Juzgar no es un juego

Quizás sea por los años que invaden mi cuerpo, lo cierto es que mientras más envejezco, menos trato de juzgar la conducta humana, salvo que sea para algo positivo, que promueva el bien y el desarrollo de alguien. Uno aprende que ninguna…

Quizás sea por los años que invaden mi cuerpo, lo cierto es que mientras más envejezco, menos trato de juzgar la conducta humana, salvo que sea para algo positivo, que promueva el bien y el desarrollo de alguien.

Uno aprende que ninguna verdad terrenal es absoluta, y que ser radical sólo afecta nuestro buen juicio y perjudica nuestra paz. Debemos respetar las diferencias accidentales que todos tenemos, que por el hecho de ellas existir nadie es superior a nadie.

Hace tiempo fui juez de los tribunales de la República.

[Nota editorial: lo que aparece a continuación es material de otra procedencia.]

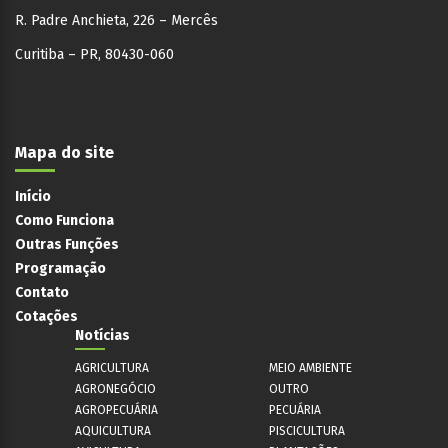
R. Padre Anchieta, 226 – Mercês
Curitiba – PR, 80430-060
Mapa do site
Início
Como Funciona
Outras Funções
Programação
Contato
Cotações
Notícias
AGRICULTURA
MEIO AMBIENTE
AGRONEGÓCIO
OUTRO
AGROPECUÁRIA
PECUÁRIA
AQUICULTURA
PISCICULTURA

Recuerdo que cuando me llegaba un caso, trascendente o no, pensaba: ¿Y quién soy para establecer quién es culpable o inocente? ¿Acaso tenía condiciones extraordinarias para en un santiamén certificar de qué lado estaban los principios? ¿Y si me equivocaba, como me sucedía en otras áreas menos importantes? ¿Y si el día del juicio yo no estaba concentrado o tenía, como persona al fin, algún problema o cierto prejuicio inconsciente contra una de las partes o a favor de ella?

Sabía que mi decisión podía ser determinante en la vida de un trabajador y de su familia, o que tal vez era el motivo para que un pequeño negocio quebrara, sufriendo así el empleador y todos los que dependían de él. En mis manos estaba el futuro de muchos.

En el estrado, y muy especialmente al momento de estudiar mi sentencia, optaba por olvidarme de las partes, de sus miradas en el interrogatorio, de los sentimientos, de los aspectos morales del caso, porque debía concentrarme en la aplicación de la ley, la que en ocasiones no necesariamente implicaba aplicar justicia, pues un tecnicismo derrumbaba los argumentos de quien yo creía que tenía la razón, lo que era aún más doloroso. Me aturdía pensar: “debo darle ganancia de causa a este señor, y no lo merece”.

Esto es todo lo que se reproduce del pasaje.